Right? Yeah, exactly.
KS: It’s still the same thing.
I was joking with the team, the reward for having disrupted the game — and really, over the last decade kind of taking the home audio crowd — is to get to compete with Apple and Google and Amazon.
LG: Yeah, if you just stick around long enough.
LG: I’m going to give you a little piece of free advice, Patrick, based on my non-CEO experience, which is don’t get into fitness trackers. You’re welcome.

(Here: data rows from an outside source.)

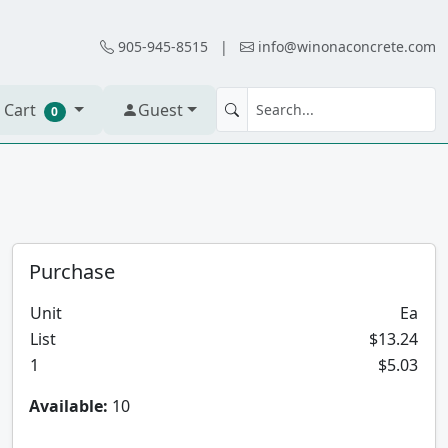
905-945-8515
|
info@winonaconcrete.com
 Cart
Guest
0
Purchase
Unit
Ea
List
$13.24
1
$5.03
Available:
10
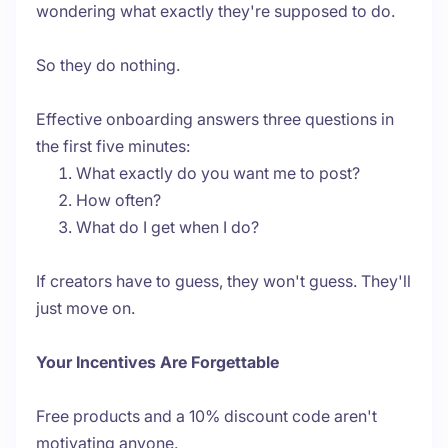
wondering what exactly they're supposed to do.
So they do nothing.
Effective onboarding answers three questions in
the first five minutes:
What exactly do you want me to post?
How often?
What do I get when I do?
If creators have to guess, they won't guess. They'll
just move on.
Your Incentives Are Forgettable
Free products and a 10% discount code aren't
motivating anyone.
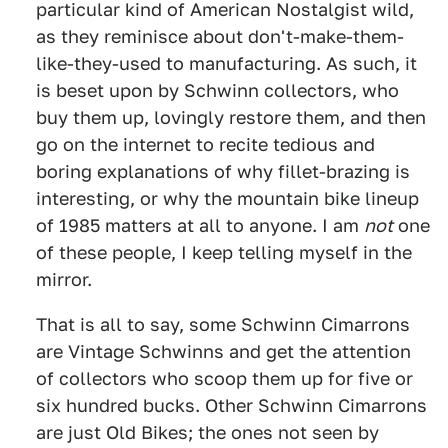
particular kind of American Nostalgist wild,
as they reminisce about don't-make-them-
like-they-used to manufacturing.
As such, it
is beset upon by Schwinn collectors, who
buy them up, lovingly restore them, and then
go on the internet to recite tedious and
boring explanations of why fillet-brazing is
interesting, or why the mountain bike lineup
of 1985 matters at all to anyone. I am
not
one
of these people, I keep telling myself in the
mirror.
That is all to say, some Schwinn Cimarrons
are Vintage Schwinns and get the attention
of collectors who scoop them up for five or
six hundred bucks. Other Schwinn Cimarrons
are just Old Bikes; the ones not seen by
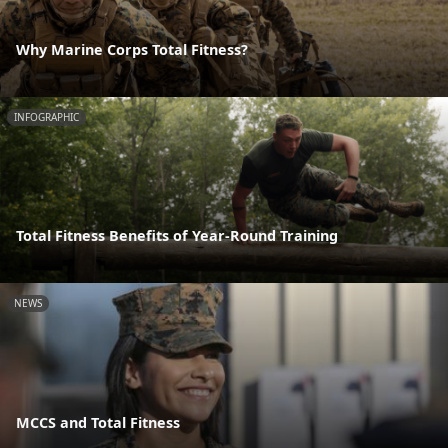
Why Marine Corps Total Fitness?
INFOGRAPHIC
Total Fitness Benefits of Year-Round Training
NEWS
MCCS and Total Fitness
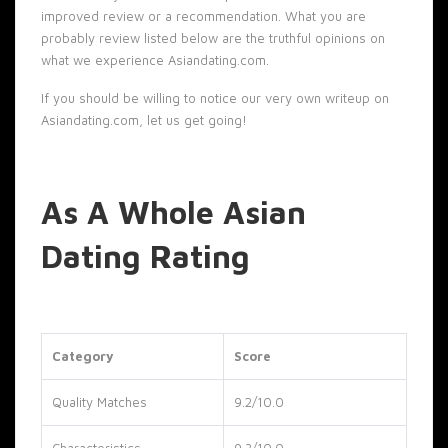
improved review or a recommendation. What you are
probably review listed below are the truthful opinions on
what we experience Asiandating.com.
If you should be willing to notice our very own writeup on
Asiandating.com, let us get going!
As A Whole Asian
Dating Rating
Category
Score
Quality Matches
9.2/10.0
Characteristics
9.3/10.0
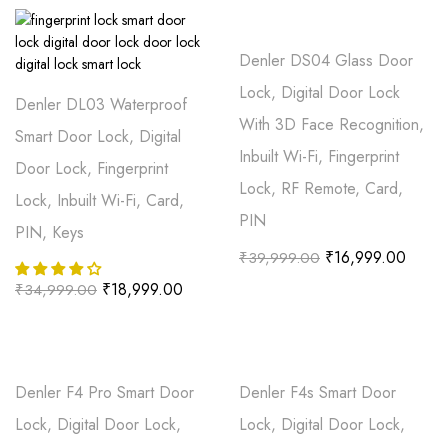
Denler DS04 Glass Door
Lock, Digital Door Lock
Denler DL03 Waterproof
With 3D Face Recognition,
Smart Door Lock, Digital
Inbuilt Wi-Fi, Fingerprint
Door Lock, Fingerprint
Lock, RF Remote, Card,
Lock, Inbuilt Wi-Fi, Card,
PIN
PIN, Keys
₹
16,999.00
₹
39,999.00
₹
18,999.00
₹
34,999.00
Denler F4 Pro Smart Door
Denler F4s Smart Door
Lock, Digital Door Lock,
Lock, Digital Door Lock,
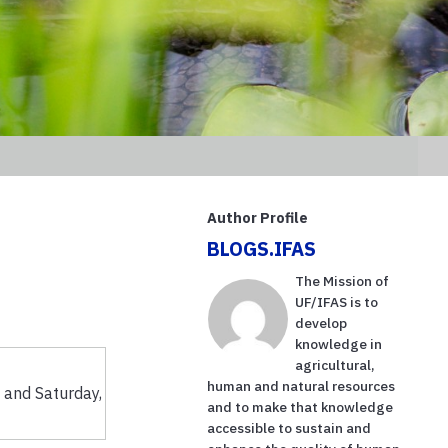
Author Profile
BLOGS.IFAS
The Mission of
UF/IFAS is to
develop
knowledge in
agricultural,
human and natural resources
 and Saturday,
and to make that knowledge
accessible to sustain and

Okay, so now lots of people are talking about speakers because of voice, as I mentioned earlier, due in large part to Amazon, but now Google and Apple and others are making voice-controlled speakers too. It took you guys a long time, relatively speaking, to get on board with voice.
KS: Voice is a thing.
LG: You just launched the Sonos One last October, which people were very excited about. That works with Alexa. Talk about that process. Why did it take so long for that to come to ... There’s the obvious thing, which is you had to build in a certain type of microphone into the hardware itself, but Alexa’s been around for a while now. Why did that take so long?
I think part of it is, when you’re first born as a company and everybody’s telling you, “There’s no way you can succeed against all these companies,” you actually create a bit of a culture of almost defiance, to some degree of, “Hey, everybody’s telling you you can’t do it,” and you actually work through, and you have to steel yourself against doing it. To some degree, I would say, because I’ve seen this now at both RIM and here at Sonos, is you almost steel yourself too hard against that, and in some cases, you can almost look at it and say, okay, well, there’s all these things that are coming at you, and ... Really, deciding which ones are real and going to be beneficial to the customer becomes a bit of a challenge, because you’ve had to steel yourself against that.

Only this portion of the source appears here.